Für viele dieser Ereignisse existieren zwar formale Notfallpläne. In der Praxis zeigt sich jedoch häufig, dass Entscheidungswege, Rollenverteilungen und Kommunikationsstrukturen im Ernstfall nicht ausreichend eingeübt sind. Insbesondere Schulleitungen stehen in solchen Situationen vor der Herausforderung, unter Zeitdruck weitreichende Entscheidungen zu treffen und gleichzeitig die Stabilität der gesamten Schulgemeinschaft zu sichern.
Vor diesem Hintergrund wurde ein Beratungs- und Trainingsangebot entwickelt, das Schulen dabei unterstützt, ihre organisatorische Krisenfähigkeit zu stärken.
Zielsetzung
Resiliente.Schule unterstützt Schulen dabei,
- ihre organisatorische Krisenfähigkeit systematisch zu stärken,
- klare Entscheidungs- und Kommunikationsstrukturen zu entwickeln,
- Rollen und Verantwortlichkeiten verbindlich zu klären,
- und Handlungssicherheit in komplexen Krisensituationen aufzubauen.
Das Angebot richtet sich ausdrücklich nicht auf akute Krisenintervention, sondern auf präventive Organisationsberatung und Training.

Arbeitsweise

Die Arbeit ist praxisorientiert und dialogisch angelegt.

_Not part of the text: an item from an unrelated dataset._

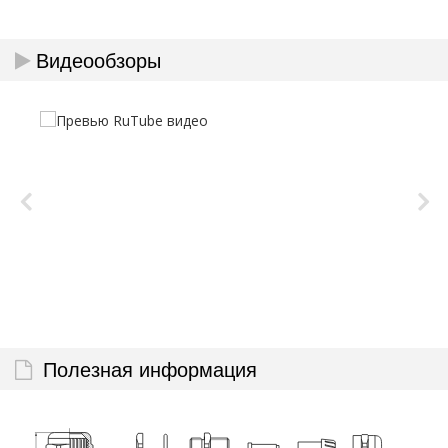
Видеообзоры
Полезная информация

Im Mittelpunkt stehen:
- realistische Szenarien aus dem Schulalltag
- strukturierte Entscheidungsmodelle
- Reflexion von Führungs- und Kommunikationsprozessen
- Entwicklung konkreter, umsetzbarer Maßnahmen
Zielgruppe
- Schulleitungsteams
- schulische Krisenteams
- Kollegien
- Schulträger und Schulverbünde

Mehrwert für Schulen

Schulen gewinnen durch die Zusammenarbeit:
- klare Strukturen für den Umgang mit Krisen
- größere Sicherheit in Entscheidungsprozessen
- verbesserte Kommunikationsfähigkeit
- und eine nachhaltige Stärkung ihrer organisationalen Handlungsfähigkeit.